右側にある現在の竹嶼の位置に「大于島」、観音島の位置に「小于島」の記載がある
日韓が領有権を主張する竹島(韓国名・独島)とかかわりの深い韓国・鬱陵島の属島として、現在の竹嶼(チクショ)と観音島の二島を描いた最も古い朝鮮の絵図二枚が、確認された。二島を認識していたことで韓国側が自国領とする根拠が一段と弱まったと、日本の研究者は指摘している。
「欝陵島図形」で、鬱陵島の独島博物館であった特別展の図録への収録を、島根県の竹島資料室が確認。
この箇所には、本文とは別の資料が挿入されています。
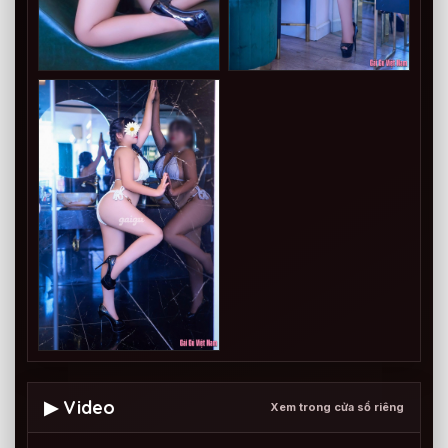
▶ Video
Xem trong cửa sổ riêng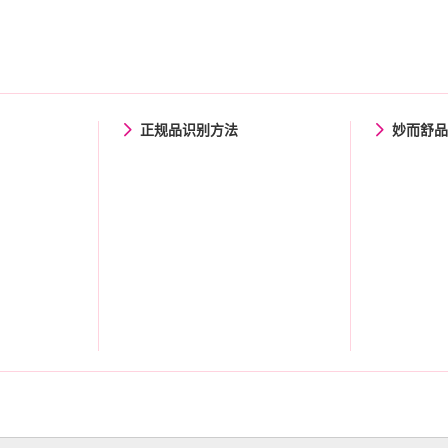
正规品识别方法
妙而舒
鬱陵島東側の竹嶼と観音島の位置に「大于島」と「小于島」が描かれ、朝鮮王朝が両島を鬱陵島の属島と認識していたことがうかがわれる。
韓国側は、日本が竹島を島根県に編入した一九〇五年の五年前に大韓帝国政府が出した「勅令第四一号」で、鬱陵島の行政区域を「鬱陵島と竹島、石島」とし、石島(ソクト)が発音の似ている独島(ドクト)として、自国領の根拠に挙げる。
竹島(チクトウ)は竹嶼の韓国名。これ以外に属島が韓国側で認識されていたことから、勅令での竹島は大于島で、観音島の位置にある小于島を石島とするのが、絵図上では整合性があるとみられる。
島根県の竹島問題研究会の座長だった下條正男拓殖大教授は「石島は地理的に鬱陵島から九十二キロも離れた現在の竹島ではなく観音島とみられるとした研究会の見解が、正しいことが裏付けられた」と指摘している。
作製時期について下條氏は、朝鮮王朝を記録した粛宗実録を基に「鬱陵島探査を命じられた役人による一六九九年と一七〇二年の官製地図とみられる」と推測。従来、最も古いとされてきた一七一一年の「欝陵島図形」をさかのぼるとした。
1702年作製とみられる「欝陵島図形」。